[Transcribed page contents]
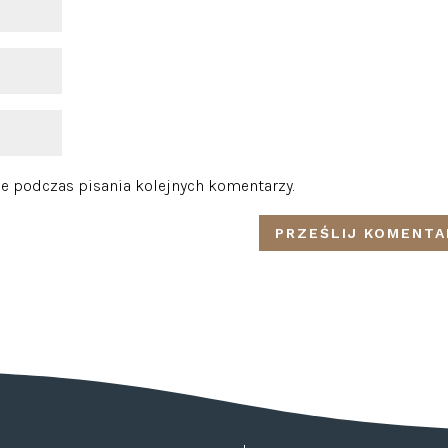
e podczas pisania kolejnych komentarzy.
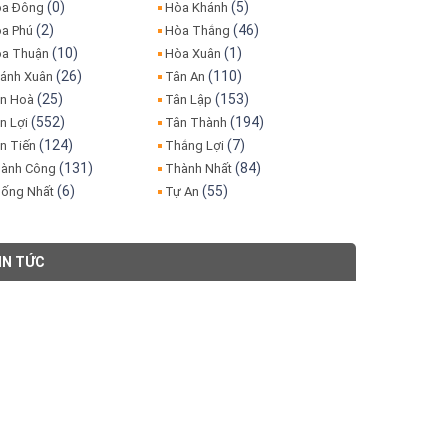
(0)
(5)
a Đông
Hòa Khánh
(2)
(46)
a Phú
Hòa Thắng
(10)
(1)
a Thuận
Hòa Xuân
(26)
(110)
ánh Xuân
Tân An
(25)
(153)
n Hoà
Tân Lập
(552)
(194)
n Lợi
Tân Thành
(124)
(7)
n Tiến
Thắng Lợi
(131)
(84)
ành Công
Thành Nhất
(6)
(55)
ống Nhất
Tự An
IN TỨC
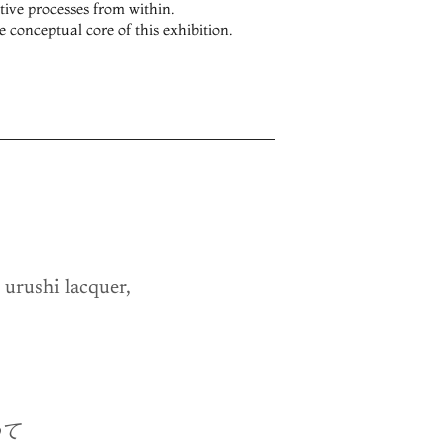
ative processes from within.
e conceptual core of this exhibition.
urushi lacquer, 
めて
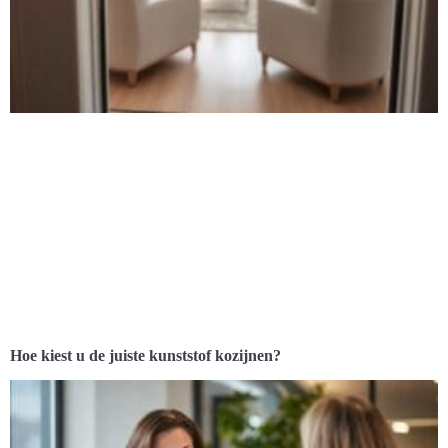
Hoe kiest u de juiste kunststof kozijnen?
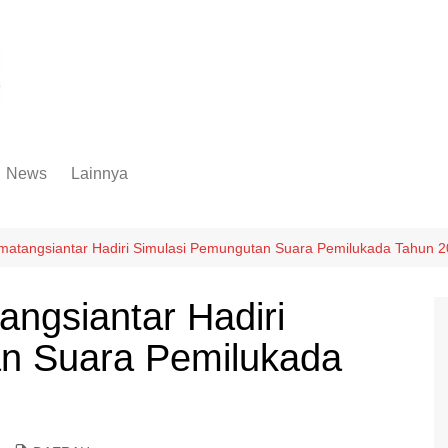
News
Lainnya
Hukum
Advertorial
Internasional
Ekbis
ematangsiantar Hadiri Simulasi Pemungutan Suara Pemilukada Tahun 
Kriminal
Medan Sekitarnya
angsiantar Hadiri
Lintas Koramil – MS
Opini
n Suara Pemilukada
Megapolitan
Pendidikan
Nasional
Sumut
Ormas
Tokoh
Peristiwa
Wisata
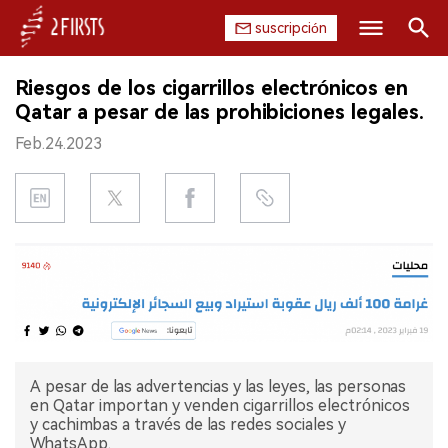
suscripción
Buscar
Riesgos de los cigarrillos electrónicos en
INICIO
Qatar a pesar de las prohibiciones legales.
Feb.24.2023
EMPRESA
PRODUCTO
REGULACIÓN
CHINA
DATOS
A pesar de las advertencias y las leyes, las personas
EXPOSICIÓN
en Qatar importan y venden cigarrillos electrónicos
y cachimbas a través de las redes sociales y
ENTREVISTA
WhatsApp.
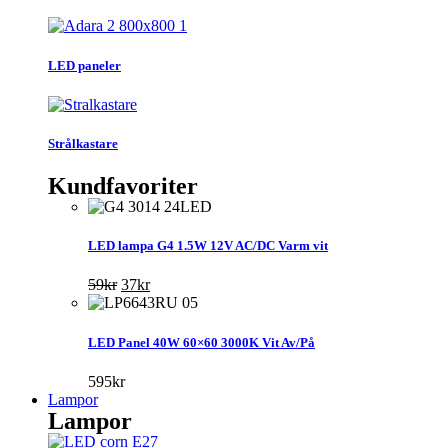
LED paneler
Strålkastare
Kundfavoriter
LED lampa G4 1.5W 12V AC/DC Varm vit
Det
Det
59
kr
37
kr
ursprungliga
nuvarande
priset
priset
var:
är:
LED Panel 40W 60×60 3000K Vit Av/På
59kr.
37kr.
595
kr
Lampor
Lampor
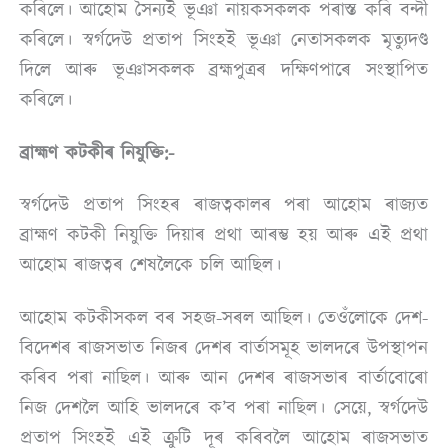
কৰিলে। আহোম সৈন্যই ভূঞা নায়কসকলক পৰাস্ত কৰি বন্দী
কৰিলে। স্বৰ্গদেউ প্ৰতাপ সিংহই ভূঞা নেতাসকলক মৃত্যুদণ্ড
দিলে আৰু ভূঞাসকলক ব্ৰহ্মপুত্ৰৰ দক্ষিণপাৰে সংস্থাপিত
কৰিলে।
ব্ৰাহ্মণ কটকীৰ নিযুক্তি:-
স্বৰ্গদেউ প্ৰতাপ সিংহৰ ৰাজত্বকালৰ পৰা আহোম ৰাজ্যত
ব্ৰাহ্মণ কটকী নিযুক্তি দিয়াৰ প্ৰথা আৰম্ভ হয় আৰু এই প্ৰথা
আহোম ৰাজত্বৰ শেষলৈকে চলি আছিল।
আহোম কটকীসকল বৰ সহজ-সৰল আছিল। তেওঁলোকে দেশ-
বিদেশৰ ৰাজসভাত নিজৰ দেশৰ বাৰ্তাসমূহ ভালদৰে উপস্থাপন
কৰিব পৰা নাছিল। আৰু আন দেশৰ ৰাজসভাৰ বাৰ্তাবোৰো
নিজ দেশলৈ আহি ভালদৰে ক’ব পৰা নাছিল। সেয়ে, স্বৰ্গদেউ
প্ৰতাপ সিংহই এই ক্ৰুটি দূৰ কৰিবলৈ আহোম ৰাজসভাত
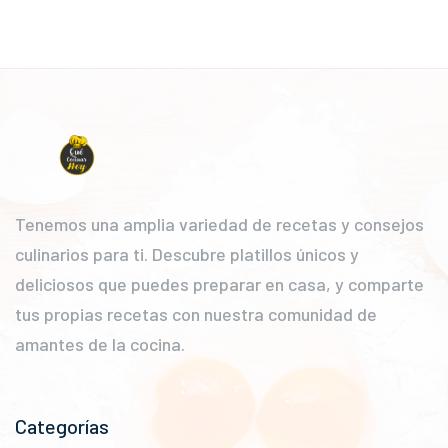
Tenemos una amplia variedad de recetas y consejos
culinarios para ti. Descubre platillos únicos y
deliciosos que puedes preparar en casa, y comparte
tus propias recetas con nuestra comunidad de
amantes de la cocina.
Categorías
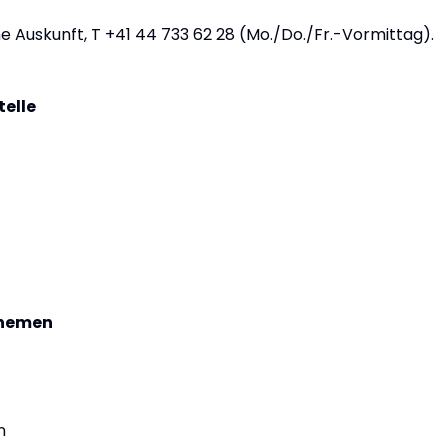
ne Auskunft, T +41 44 733 62 28 (Mo./Do./Fr.-Vormittag).
telle
themen
n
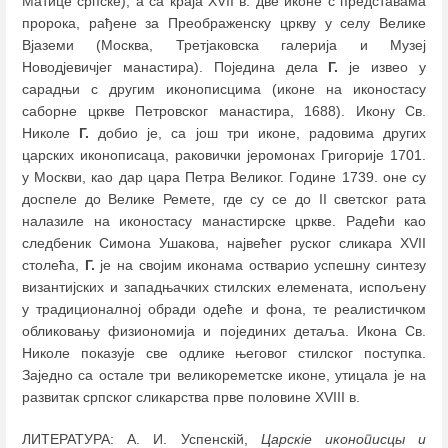
Матице српске), а са краја XVII в. две иконе с представама
пророка, рађене за Преображенску цркву у селу Велике
Вјаземи (Москва, Третјаковска галерија и Музеј
Новодјевичјег манастира). Поједина дела
Г.
је извео у
сарадњи с другим иконописцима (иконе на иконостасу
саборне цркве Петровског манастира, 1688). Икону Св.
Николе
Г.
добио је, са још три иконе, радовима других
царских иконописаца, раковички јеромонах Григорије 1701.
у Москви, као дар цара Петра Великог. Године 1739. оне су
доспеле до Велике Ремете, где су се до II светског рата
налазиле на иконостасу манастирске цркве. Радећи као
следбеник Симона Ушакова, највећег руског сликара XVII
столећа,
Г.
је на својим иконама остварио успешну синтезу
византијских и западњачких стилских елемената, испољену
у традиционалној обради одеће и фона, те реалистичком
обликовању физиономија и појединих детаља. Икона Св.
Николе показује све одлике његовог стилског поступка.
Заједно са остале три великореметске иконе, утицала је на
развитак српског сликарства прве половине XVIII в.
ЛИТЕРАТУРА: А. И. Успенскій,
Царскіе иконописцы и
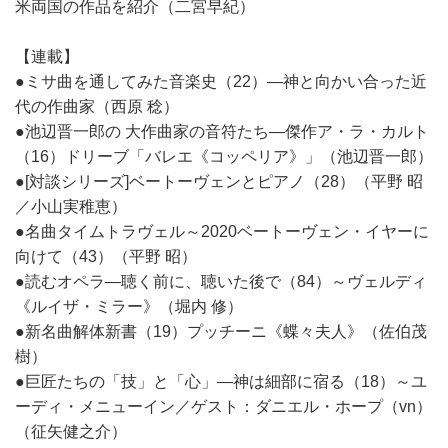
米両国の作品を紹介（二宮早紀）
【連載】
●ミサ曲を通してみた音楽史（22）―神と向かい合った近
代の作曲家（西原 稔）
●池辺晋一郎の 大作曲家の音符たち―傑作ア・ラ・カルト
（16）ドリーブ「バレエ《コッペリア》」（池辺晋一郎）
●[対談シリーズ]ベートーヴェンとピアノ（28）（平野 昭
／小山実稚恵）
●名曲タイムトラヴェル～2020ベートーヴェン・イヤーに
向けて（43）（平野 昭）
●読むオペラ―聴く前に、聴いた後で（84）～ヴェルディ
《ルイザ・ミラー》（堀内 修）
●新名曲解体新書（19）プッチーニ《蝶々夫人》（佐伯茂
樹）
●巨匠たちの「技」と「心」―神は細部に宿る（18）～ユ
ーディ・メニューイン／ゲスト：ダニエル・ホープ（vn）
（征矢健之介）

**Description of the task**
Nothing but the lines from the one with "византијских и западњачких" through the last line of the records should appear in your answer, each exactly as written and without pictures.

**Task result**
византијских и западњачких стилских елемената, испољену
у традиционалној обради одеће и фона, те реалистичком
обликовању физиономија и појединих детаља. Икона Св.
Николе показује све одлике његовог стилског поступка.
Заједно са остале три великореметске иконе, утицала је на
развитак српског сликарства прве половине XVIII в.
ЛИТЕРАТУРА: А. И. Успенскій,
Царскіе иконописцы и
米両国の作品を紹介（二宮早紀）
【連載】
●ミサ曲を通してみた音楽史（22）―神と向かい合った近
代の作曲家（西原 稔）
●池辺晋一郎の 大作曲家の音符たち―傑作ア・ラ・カルト
（16）ドリーブ「バレエ《コッペリア》」（池辺晋一郎）
●[対談シリーズ]ベートーヴェンとピアノ（28）（平野 昭
／小山実稚恵）
●名曲タイムトラヴェル～2020ベートーヴェン・イヤーに
向けて（43）（平野 昭）
●読むオペラ―聴く前に、聴いた後で（84）～ヴェルディ
《ルイザ・ミラー》（堀内 修）
●新名曲解体新書（19）プッチーニ《蝶々夫人》（佐伯茂
樹）
●巨匠たちの「技」と「心」―神は細部に宿る（18）～ユ
ーディ・メニューイン／ゲスト：ダニエル・ホープ（vn）
（征矢健之介）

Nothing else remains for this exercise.